The Dow Jones Industrial Average ended August 1929 at 380.3–a monthly close it would not exceed until November 1954, over a quarter of a century later. By June 1932, the Dow was at 42.8–down 89 percent from three summers prior. How would an index annuity approach have coped with the Crash of ’29?
The Thirties were horrendous times for investors. Even though the market rallied back from its 1932 low to close at 187 by February 1937, that was still less than half of where it had been in the summer of 1929. Adding insult to injury, the Dow then gave back roughly half of these gains by 1938.
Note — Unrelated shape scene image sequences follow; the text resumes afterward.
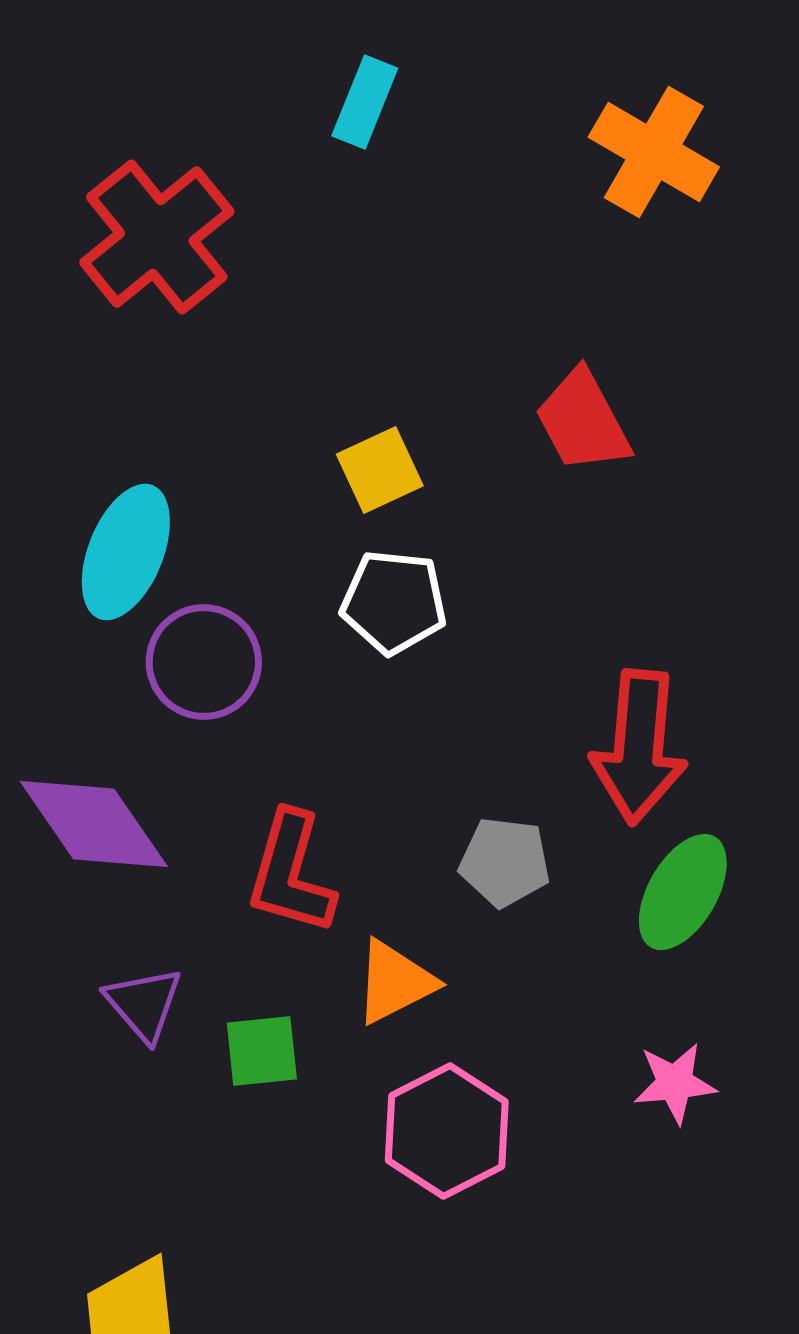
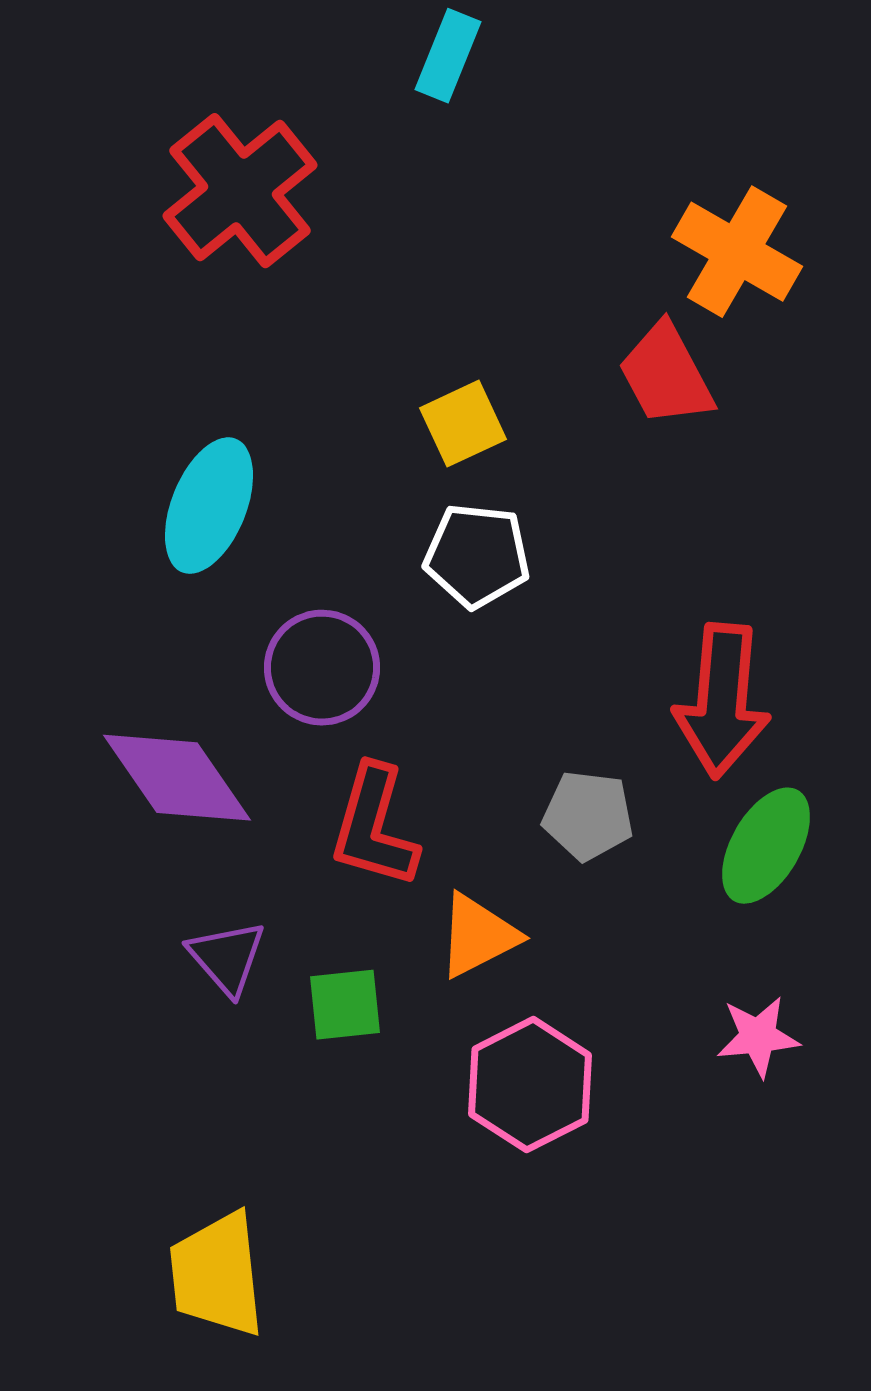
orange cross: (654, 152) -> (737, 252), moved
purple circle: (204, 662) -> (322, 668), moved

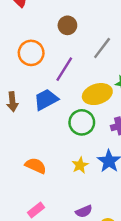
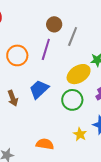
brown circle: (67, 25) -> (54, 24), moved
purple line: (64, 69) -> (46, 49), moved

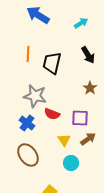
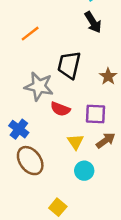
orange line: (28, 54) -> (30, 34), turned 49
black arrow: (88, 55) -> (93, 22), moved
black trapezoid: (52, 63) -> (69, 65), moved
blue cross: (27, 123) -> (19, 129), moved

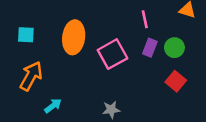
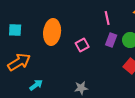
pink square: (112, 54) -> (82, 45), size x0.6
orange arrow: (31, 76) -> (19, 62), turned 30

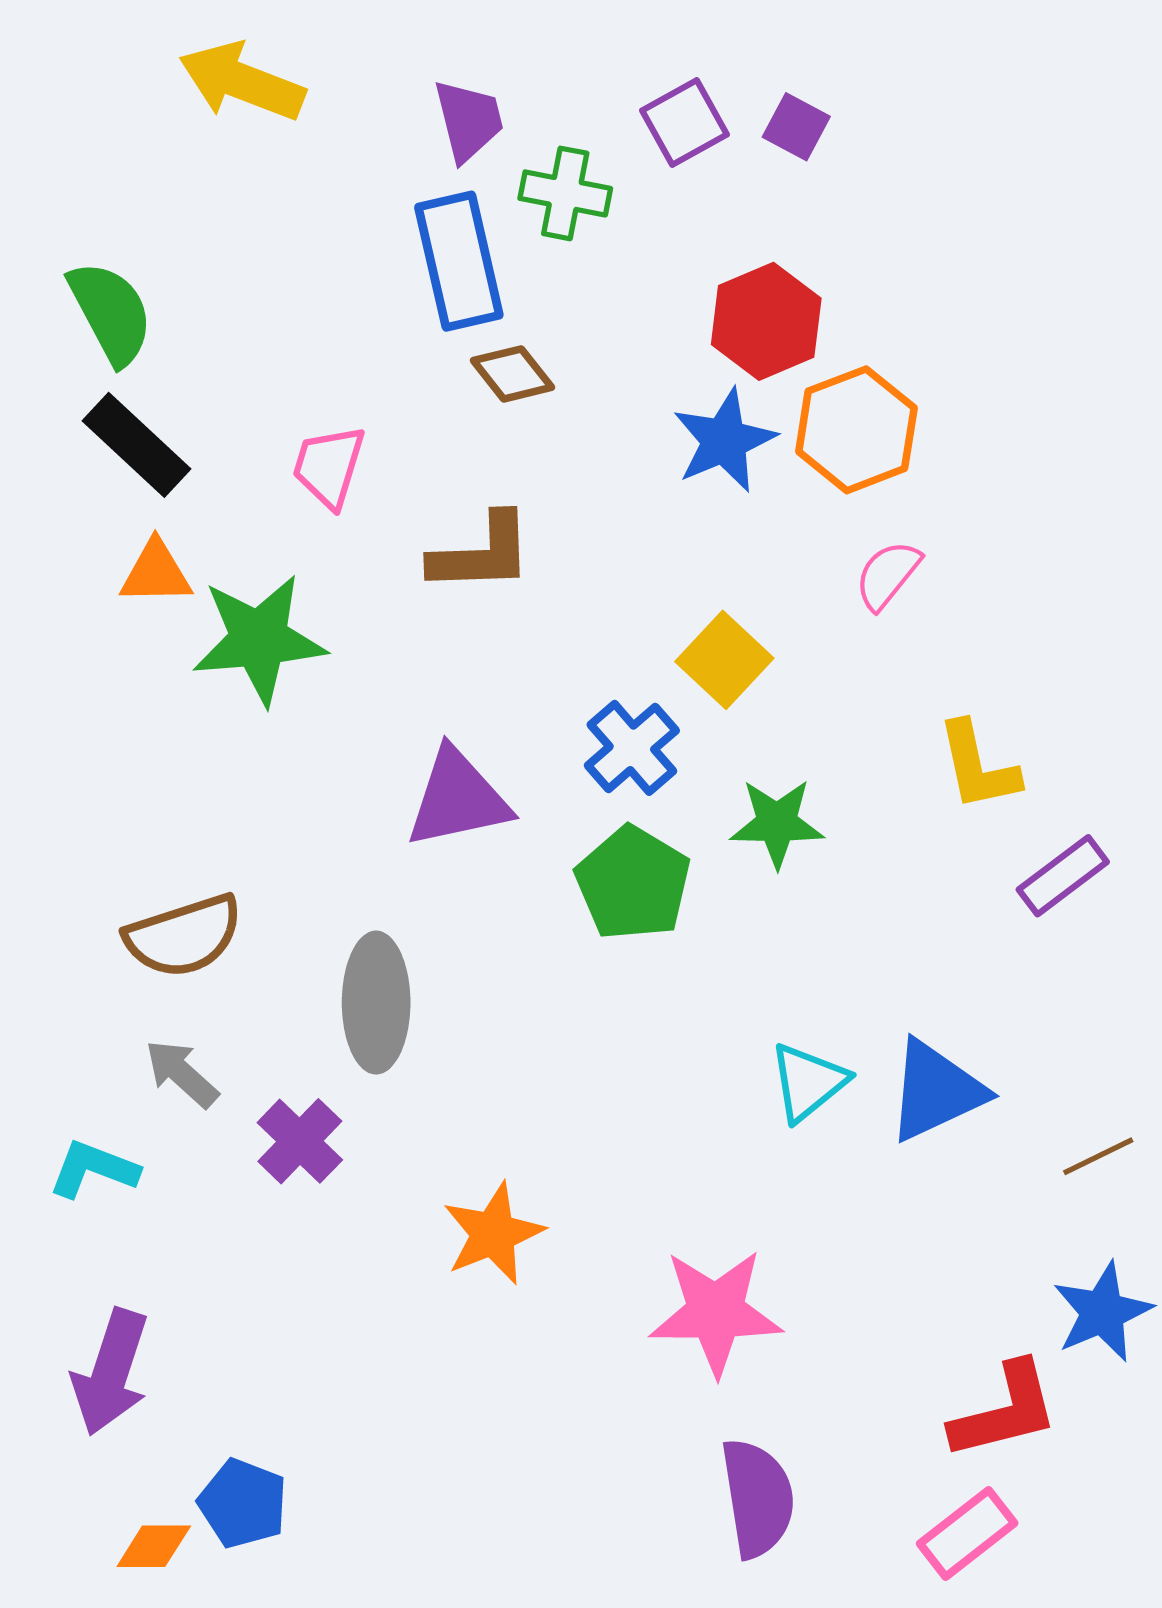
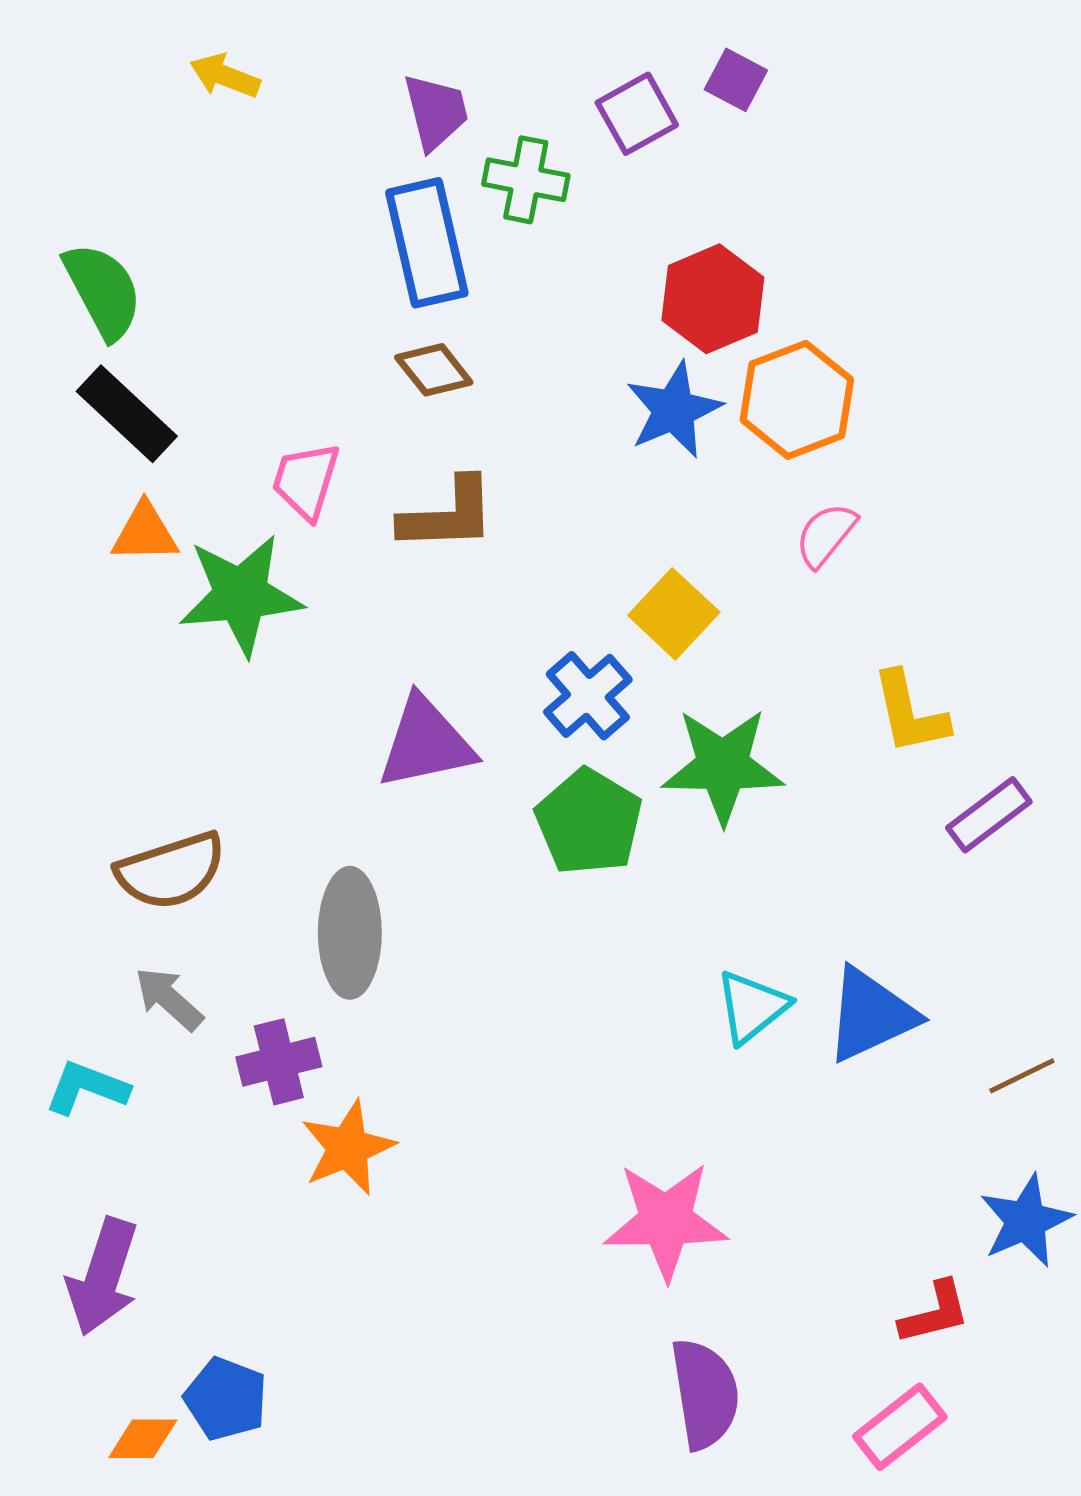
yellow arrow: (242, 82) -> (225, 76), size x0.6
purple square: (796, 127) -> (736, 80), moved
brown diamond: (513, 374) -> (434, 370), moved
pink trapezoid: (329, 466) -> (306, 481), moved
green star: (777, 823) -> (723, 766), size x1.4
purple cross: (300, 1141) -> (279, 1062), turned 32
orange star: (493, 1234) -> (348, 1148), moved
red L-shape: (1005, 1411) -> (935, 1313), size x0.7

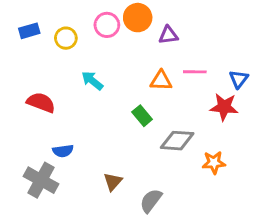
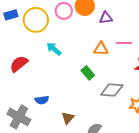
yellow circle: (66, 38) -> (36, 20), size x1.6
red semicircle: (41, 103) -> (19, 64), turned -60
blue semicircle: (63, 151) -> (42, 100), moved

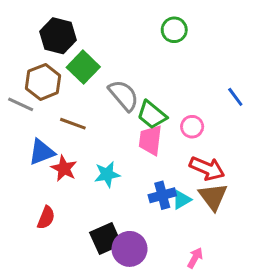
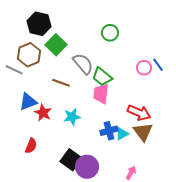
green circle: (174, 30) -> (110, 33), moved
brown line: (73, 124) -> (61, 83), moved
pink circle: (192, 127) -> (144, 68), moved
black square: (106, 238) -> (71, 160), turned -30

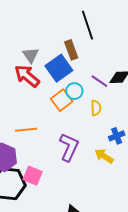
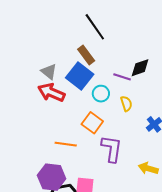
orange square: (62, 100) -> (92, 123), moved
orange line: (26, 130) -> (66, 144), turned 30
yellow arrow: (104, 156) -> (148, 168), moved

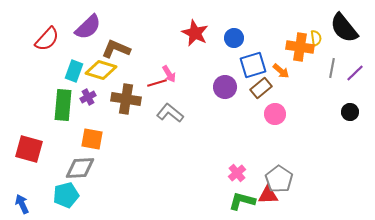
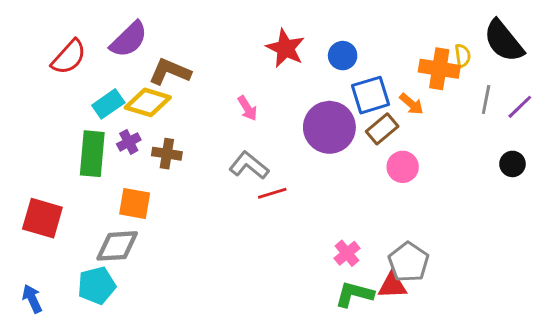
cyan rectangle: (74, 71) -> (108, 104), turned 35
red line: (157, 83) -> (272, 193), moved
purple circle: (225, 87) -> (329, 127), size x1.5
brown cross: (126, 99) -> (167, 154), moved, size x0.7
Although there is no way of knowing what rates might have been for a fictional “New Deal Annuity,” I applied a 30 percent participation rate to any annual gains, and looked at what the annualized 5-year returns would have been if I could have bought an annual reset index annuity every month, beginning in August 1929, for the next five years. In my exercise the first five year period ends in August 1934, the last one ends August 1939, and I computed the annualized returns for each period.
An index annuity approach
The advantage of annual reset index annuities is they reset annually. What this means is we treat nasty periods–like from June 1931 to June 1932 when the Dow dropped 71 percent–as years with zero returns, and we also get to take advantage of low points to calculate next year’s gains. So, how much of these gains did we share?
During the five years ending August 1934, the Dow lost 75 percent of its value. By contrast, the 30 percent participation rate method would have produced an annualized return of 2.3 percent for this first 5-year period. Over the 1930s, annualized 5-year returns for the index annuity ranged from 1.8 percent to 10.8 percent, depending on the period. If you could have purchased one every month, beginning in August 1929, your average annual index annuity return for the Great Depression would have been 6.4 percent. All of this during a decade that ended 65 percent lower than when it began.
This was just an exercise. These results do not show what index annuities would have done in the Great Depression, nor are they a prediction of future returns in the current financial climate. However, I believe they do illustrate that even if the future has lousy financial markets, the index annuity concept has the potential to provide competitive returns.